[Exercise directions]
Print the records below exactly, omitting all pictures.

[Records provided]
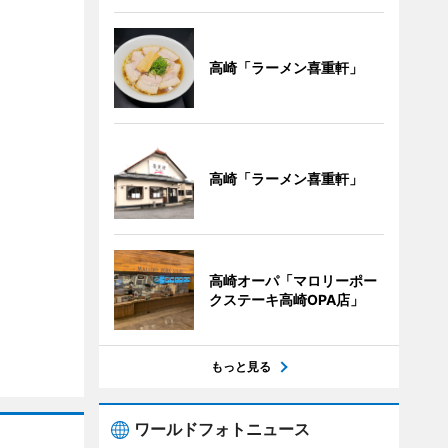
高崎「ラーメン喜重軒」
高崎「ラーメン喜重軒」
高崎オーパ「マロリーポー
クステーキ高崎OPA店」
もっと見る
ワールドフォトニュース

[Output below]
高崎「ラーメン喜重軒」
高崎「ラーメン喜重軒」
高崎オーパ「マロリーポー
クステーキ高崎OPA店」
もっと見る
ワールドフォトニュース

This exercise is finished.